Taking a moment to rest from organizing his office, Steve Morozumi, the new programs adviser of the Multicultural Center, enjoys his Mountain Dew, “the breakfast of champions.”
Steve Morozumi, the man chosen to fill the director of the Multicultural Center position, which opened when Erica Fuller resigned last year, said he will act only as an advocate for students, not as a director.
On Monday, Morozumi began his term in the position now known as the MCC Programs Adviser.
Before hiring him last spring, students on the MCC hiring committee revamped the position and changed the job title, said Dominique Beaumonté, the MCC’s public relations coordinator last year.
Beaumonté said committee members looked for someone who would advocate student views without voicing personal opinions. They wanted someone who could provide a “support system” for students, he said.
While Fuller was the director, Beaumonté said, she acted mostly as an administrator — someone who gave orders rather than taking direction from students.
One of the reasons committee members chose Morozumi was his experience working as a student advocate at the University of California at Santa Cruz, Beaumonté said.
The position “is going to an even higher level this year having Steve here,” he said.
In addition to the 10 years he spent as a college programs adviser at UC Santa Cruz, Morozumi said he has been involved with many social movements over the years. Before moving to Eugene last year, he volunteered with the Rainbow Coalition, a political activist group.

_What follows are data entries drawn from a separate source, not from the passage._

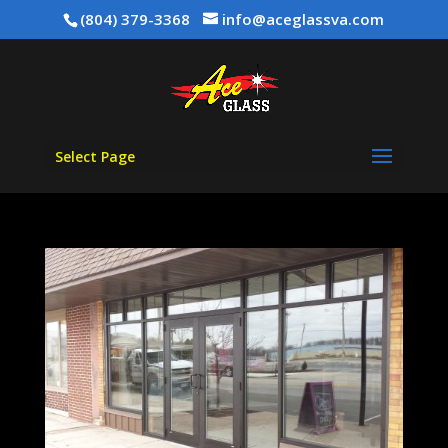
(804) 379-3368
info@aceglassva.com
Select Page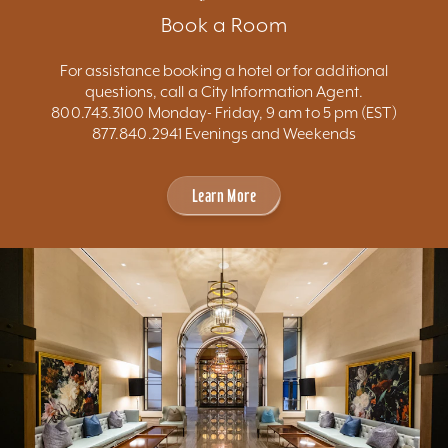
Book a Room
For assistance booking a hotel or for additional
questions, call a City Information Agent.
800.743.3100 Monday- Friday, 9 am to 5 pm (EST)
877.840.2941 Evenings and Weekends
Learn More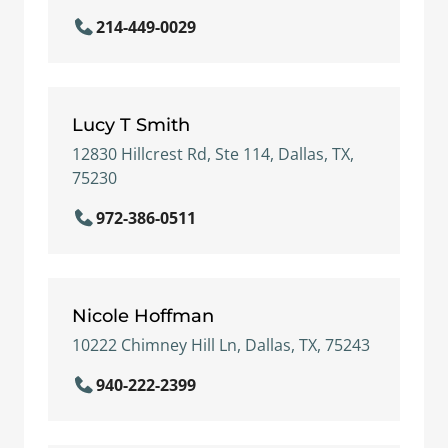
214-449-0029
Lucy T Smith
12830 Hillcrest Rd, Ste 114, Dallas, TX,
75230
972-386-0511
Nicole Hoffman
10222 Chimney Hill Ln, Dallas, TX, 75243
940-222-2399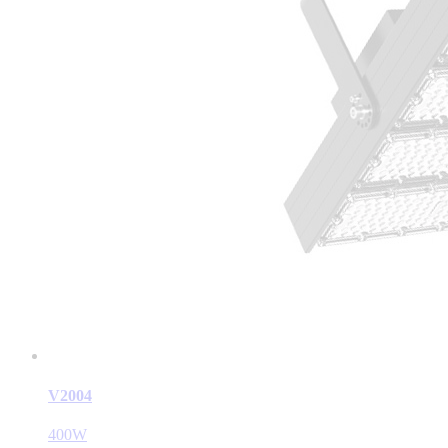
V2004
400W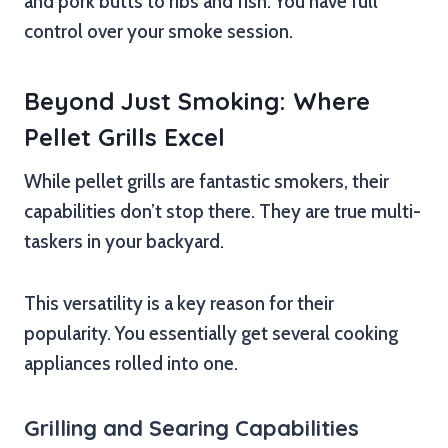
and pork butts to ribs and fish. You have full
control over your smoke session.
Beyond Just Smoking: Where
Pellet Grills Excel
While pellet grills are fantastic smokers, their
capabilities don’t stop there. They are true multi-
taskers in your backyard.
This versatility is a key reason for their
popularity. You essentially get several cooking
appliances rolled into one.
Grilling and Searing Capabilities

His interest in civil rights issues formed early in his life, Morozumi said. Growing up in the San Francisco Bay Area, he was influenced by the emerging women’s and gay and lesbian rights movements of the time, he said.

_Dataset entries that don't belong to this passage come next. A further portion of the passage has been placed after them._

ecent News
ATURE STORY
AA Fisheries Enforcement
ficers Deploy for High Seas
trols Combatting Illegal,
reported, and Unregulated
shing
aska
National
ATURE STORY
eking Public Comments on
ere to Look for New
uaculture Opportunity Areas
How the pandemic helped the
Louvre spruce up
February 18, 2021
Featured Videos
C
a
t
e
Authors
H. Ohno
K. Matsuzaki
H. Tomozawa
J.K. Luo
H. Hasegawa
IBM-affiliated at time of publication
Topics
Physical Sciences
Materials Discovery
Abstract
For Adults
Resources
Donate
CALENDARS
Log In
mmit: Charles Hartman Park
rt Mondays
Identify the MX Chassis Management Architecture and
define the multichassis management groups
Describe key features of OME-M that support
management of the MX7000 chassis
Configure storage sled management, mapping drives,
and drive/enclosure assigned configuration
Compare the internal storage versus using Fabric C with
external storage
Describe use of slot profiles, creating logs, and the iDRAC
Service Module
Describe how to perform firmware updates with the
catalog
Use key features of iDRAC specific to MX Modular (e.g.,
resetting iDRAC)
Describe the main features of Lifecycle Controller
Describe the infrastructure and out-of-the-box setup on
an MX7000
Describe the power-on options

And, on a more personal level, he said, he learned about racism and discrimination early on in his life. During World War II, his father and grandfather were forced into American relocation camps because they were Japanese-Americans.
As a child, they told him stories of what it was like living under gun towers and behind barbed-wire fences in the camps, he said. Ironically, his grandfather, a lawyer, taught others in the camps about the Bill of Rights.
Now, Morozumi plans to use his own experience dealing with issues of discrimination and diversity to provide support for University students.
In the short time he has lived in Eugene, Morozumi has taken an active interest in the University. Over the past year, he said, he has attended student union culture nights, athletic events, lectures and other campus events.
As the programs adviser, Morozumi said he sees his role as being “a collaborative relationship rather than a director-staff relationship.” The issues that students decide are the most important to focus on are the ones he will concentrate on as well, he said.
“I don’t have a blueprint for this year’s programs,” he said.
He said he is encouraged by the University administration’s recent efforts to improve diversity on campus, including an outside review of various departments being conducted this week.
Now is a critical time for the University to mandate that departments adopt pro-advocacy agendas to attract students and faculty members of color, he added.
“We’re kind of at a dramatic turning point on campus,” he said.
Despite efforts to improve diversity on campus, he said, there is still work to be done. While students and faculty may want a more tolerant and accepting University, issues of race, class, gender and sexual orientation are often ignored because people are not comfortable discussing them, he said.
The MCC can improve diversity on campus by creating a “safe space” for students to discuss these issues, Morozumi said. Another way the MCC can spark dialogue on these issues is by sponsoring guest speakers and collaborating with other academic units to improve diversity in those departments, he said.
As the MCC adviser, he added, one of his responsibilities will be to discover what resources are available to students so that he can refer them to those resources when they need assistance.
“The overall goal is … how to empower as many students as possible,” he said. Students “don’t want to be led. They just really want to be advised and supported.”
ThuVan Hoang, the marketing director for the ASUO, said she is looking forward to working with Morozumi in the coming year.
“I know through our meetings that he seems like the type of person who is really motivated and prepared to take on whatever comes his way,” she said.